Of course, our American cousins won't know it by that name. They got to watch a series called MI-5.
Nope, me neither.
Anyhoo, where were we?
Right, yes, Spooks. TV show. Now film. Now showing.
And if my screening today is anything to go by, attracting an audience fond of rustling their snack bags and very keen to sit in the seat they booked (which is fair enough, but maybe Odeon cinemas would like to pay someone to actually show people where that is, eh?).
Sorry, wandered off at a slight tangent there.
Spooks. Film. Yes. Quite.
Having lost track of the TV show (which ran for a mighty 10 seasons) quite early on, I was interested to see if you needed prior knowledge or if it stood alone.
Well, thanks to a large amount of expositional dialogue, it stands alone. Although I'm not sure that's a good thing.
Featuring the "legendary" Harry Pearce (played by Peter Firth, whose face looks more and more like a perplexed ham with every passing year), who featured in the whole TV run, the film has Harry legging it while trying to bring down a terrorist and prove there's a traitor in The Service.
Quite a lot to do for one man, but this is Harry Pearce.

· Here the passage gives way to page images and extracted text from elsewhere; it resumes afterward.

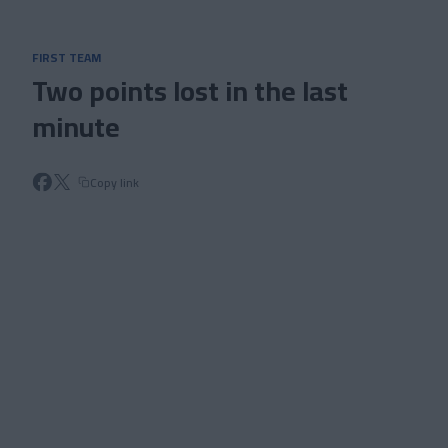
Skip to main content
FIRST TEAM
Two points lost in the last
minute
Copy link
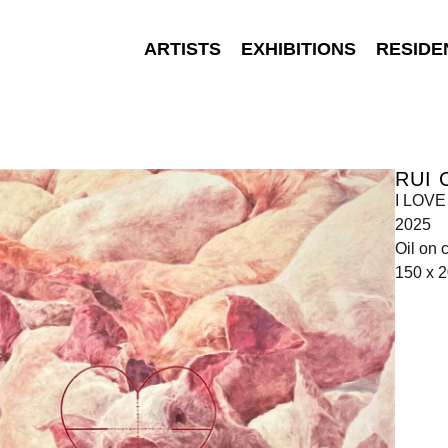
ARTISTS
EXHIBITIONS
RESIDE
RUI 
I LOVE
2025
Oil on 
150 x 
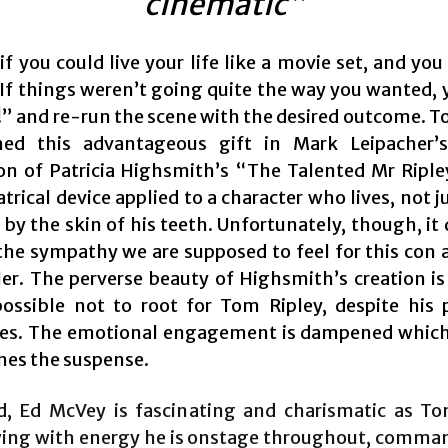
cinematic”
f you could live your life like a movie set, and yo
. If things weren’t going quite the way you wanted, 
t!” and re-run the scene with the desired outcome. T
ned this advantageous gift in Mark Leipacher’s
on of Patricia Highsmith’s “The Talented Mr Ripley”
trical device applied to a character who lives, not j
 by the skin of his teeth. Unfortunately, though, it
the sympathy we are supposed to feel for this con a
ller. The perverse beauty of Highsmith’s creation is 
ossible not to root for Tom Ripley, despite his 
es. The emotional engagement is dampened which,
es the suspense.
d, Ed McVey is fascinating and charismatic as To
ing with energy he is onstage throughout, comma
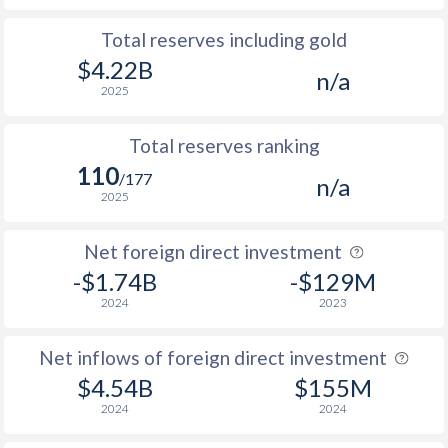
Total reserves including gold
$4.22B
n/a
2025
Total reserves ranking
110
/177
n/a
2025
Net foreign direct investment
-$1.74B
-$129M
2024
2023
Net inflows of foreign direct investment
$4.54B
$155M
2024
2024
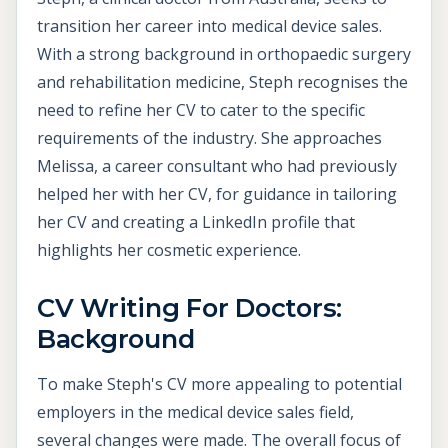
transition her career into medical device sales.
With a strong background in orthopaedic surgery
and rehabilitation medicine, Steph recognises the
need to refine her CV to cater to the specific
requirements of the industry. She approaches
Melissa, a career consultant who had previously
helped her with her CV, for guidance in tailoring
her CV and creating a LinkedIn profile that
highlights her cosmetic experience.
CV Writing For Doctors:
Background
To make Steph's CV more appealing to potential
employers in the medical device sales field,
several changes were made. The overall focus of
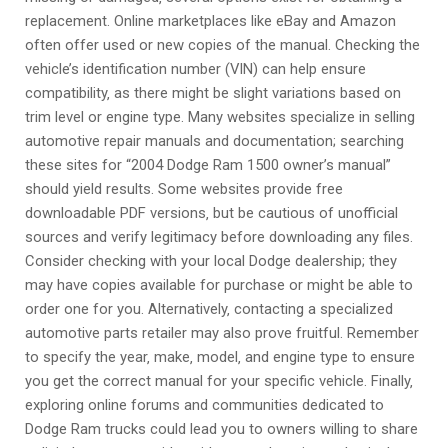
replacement. Online marketplaces like eBay and Amazon
often offer used or new copies of the manual. Checking the
vehicle’s identification number (VIN) can help ensure
compatibility‚ as there might be slight variations based on
trim level or engine type. Many websites specialize in selling
automotive repair manuals and documentation; searching
these sites for “2004 Dodge Ram 1500 owner’s manual”
should yield results. Some websites provide free
downloadable PDF versions‚ but be cautious of unofficial
sources and verify legitimacy before downloading any files.
Consider checking with your local Dodge dealership; they
may have copies available for purchase or might be able to
order one for you. Alternatively‚ contacting a specialized
automotive parts retailer may also prove fruitful. Remember
to specify the year‚ make‚ model‚ and engine type to ensure
you get the correct manual for your specific vehicle. Finally‚
exploring online forums and communities dedicated to
Dodge Ram trucks could lead you to owners willing to share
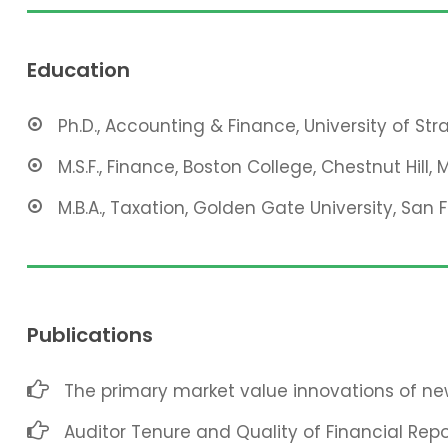
Education
Ph.D., Accounting & Finance, University of St
M.S.F., Finance, Boston College, Chestnut Hill, 
M.B.A., Taxation, Golden Gate University, San 
Publications
The primary market value innovations of new
Auditor Tenure and Quality of Financial Repo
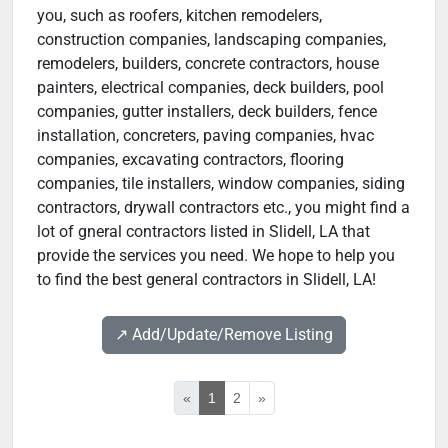
you, such as roofers, kitchen remodelers,
construction companies, landscaping companies,
remodelers, builders, concrete contractors, house
painters, electrical companies, deck builders, pool
companies, gutter installers, deck builders, fence
installation, concreters, paving companies, hvac
companies, excavating contractors, flooring
companies, tile installers, window companies, siding
contractors, drywall contractors etc., you might find a
lot of gneral contractors listed in Slidell, LA that
provide the services you need. We hope to help you
to find the best general contractors in Slidell, LA!
↗️ Add/Update/Remove Listing
«
1
2
»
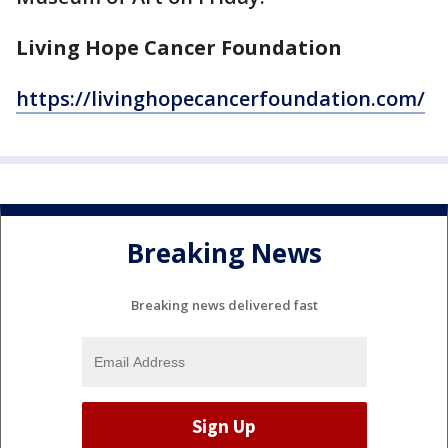
Living Hope Cancer Foundation
https://livinghopecancerfoundation.com/
Breaking News
Breaking news delivered fast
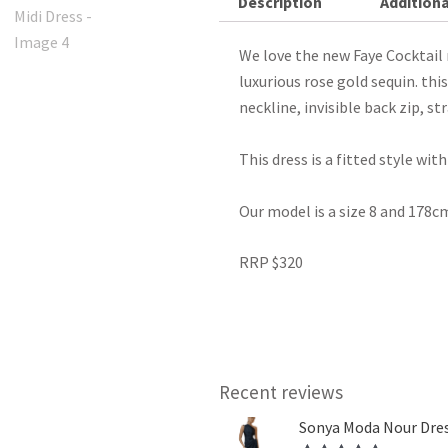
Description
Additiona
We love the new Faye Cocktail 
luxurious rose gold sequin. thi
neckline, invisible back zip, st
This dress is a fitted style wi
Our model is a size 8 and 178cm
RRP $320
Recent reviews
Sonya Moda Nour Dres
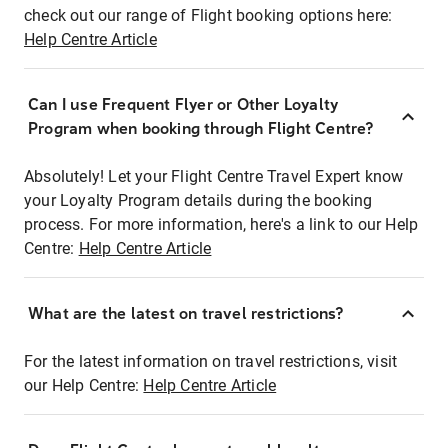
check out our range of Flight booking options here:
Help Centre Article
Can I use Frequent Flyer or Other Loyalty
Program when booking through Flight Centre?
Absolutely! Let your Flight Centre Travel Expert know
your Loyalty Program details during the booking
process. For more information, here's a link to our Help
Centre:
Help Centre Article
What are the latest on travel restrictions?
For the latest information on travel restrictions, visit
our Help Centre:
Help Centre Article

He's joined by Kit Harrington (he of Game Of Thrones fame) - who has never been in the TV show - along with a further mix of new and old characters.
And all of this works well and is perfectly fine.
People run around, people get shot or punched, people turn on other people, other people turn out not to have turned on people - it's all as you'd expect and want from a lengthy special episode of a much-loved TV show.
And there-in lies the problem.
To make the transition from small to big screen, you want the whole thing to be bigger as well - bigger set pieces, bigger explosions, bigger runny jumpy bits.
And while they are bigger - in as much as the screen they're now on his huge - they feel like they've come straight from the TV show.
That's not a problem if that's what you're hoping for, but in hitting the big screen this spy drama is automatically now up against Bond, Bourne et al and so the shortcomings become apparent.
Along with the expositional waffle, the key plot points are signposted with all the subtlety of car crash.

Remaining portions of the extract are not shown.